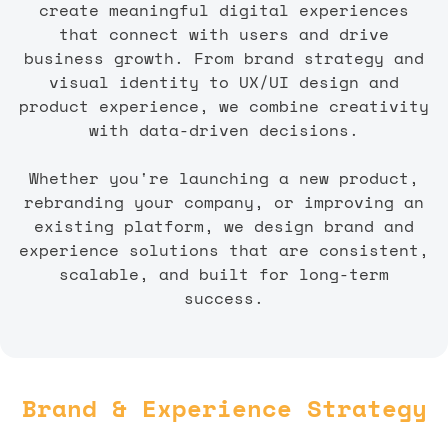
create meaningful digital experiences
that connect with users and drive
business growth. From brand strategy and
visual identity to UX/UI design and
product experience, we combine creativity
with data-driven decisions.
Whether you're launching a new product,
rebranding your company, or improving an
existing platform, we design brand and
experience solutions that are consistent,
scalable, and built for long-term
success.
Brand & Experience Strategy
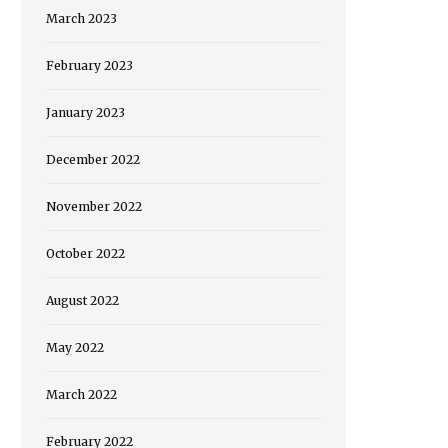
March 2023
February 2023
January 2023
December 2022
November 2022
October 2022
August 2022
May 2022
March 2022
February 2022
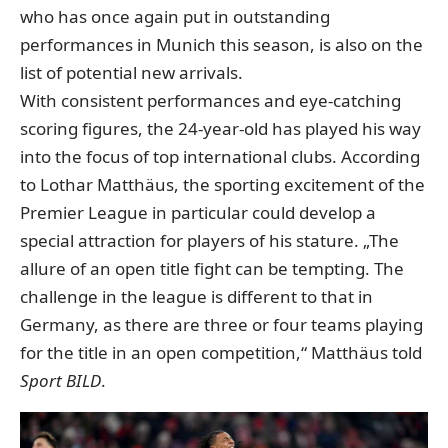
who has once again put in outstanding
performances in Munich this season, is also on the
list of potential new arrivals.
With consistent performances and eye-catching
scoring figures, the 24-year-old has played his way
into the focus of top international clubs. According
to Lothar Matthäus, the sporting excitement of the
Premier League in particular could develop a
special attraction for players of his stature. „The
allure of an open title fight can be tempting. The
challenge in the league is different to that in
Germany, as there are three or four teams playing
for the title in an open competition,“
Matthäus told
Sport BILD
.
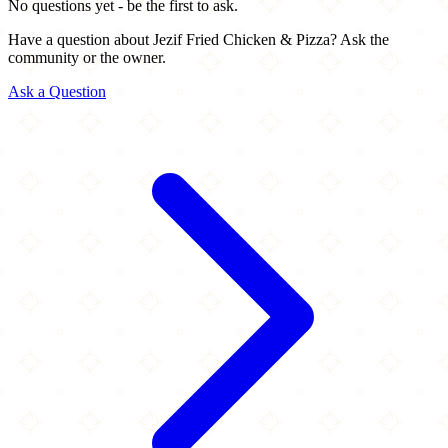
No questions yet - be the first to ask.
Have a question about Jezif Fried Chicken & Pizza? Ask the
community or the owner.
Ask a Question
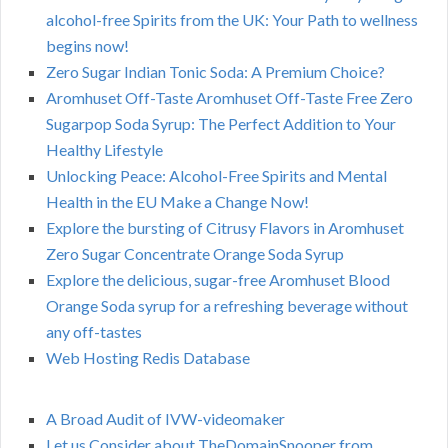
alcohol-free Spirits from the UK: Your Path to wellness
begins now!
Zero Sugar Indian Tonic Soda: A Premium Choice?
Aromhuset Off-Taste Aromhuset Off-Taste Free Zero
Sugarpop Soda Syrup: The Perfect Addition to Your
Healthy Lifestyle
Unlocking Peace: Alcohol-Free Spirits and Mental
Health in the EU Make a Change Now!
Explore the bursting of Citrusy Flavors in Aromhuset
Zero Sugar Concentrate Orange Soda Syrup
Explore the delicious, sugar-free Aromhuset Blood
Orange Soda syrup for a refreshing beverage without
any off-tastes
Web Hosting Redis Database
A Broad Audit of IVW-videomaker
Let us Consider about TheDomainSnooper from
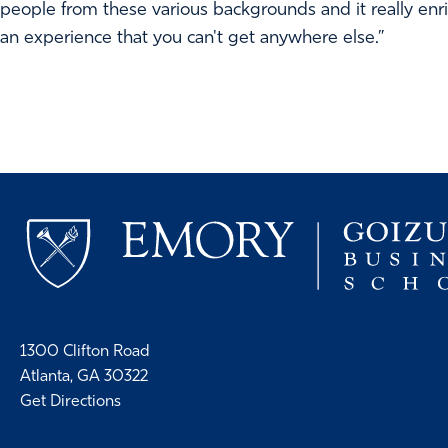
people from these various backgrounds and it really enric
an experience that you can't get anywhere else.”
1300 Clifton Road
Atlanta, GA 30322
Get Directions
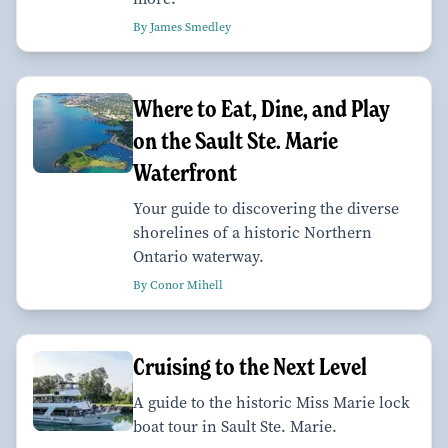
By James Smedley
Where to Eat, Dine, and Play
on the Sault Ste. Marie
Waterfront
Your guide to discovering the diverse
shorelines of a historic Northern
Ontario waterway.
By Conor Mihell
Cruising to the Next Level
A guide to the historic Miss Marie lock
boat tour in Sault Ste. Marie.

===

ACTIVITY | Copy out each line of the records above that includes "Marie".

RESPONSE AREA |
on the Sault Ste. Marie
A guide to the historic Miss Marie lock
boat tour in Sault Ste. Marie.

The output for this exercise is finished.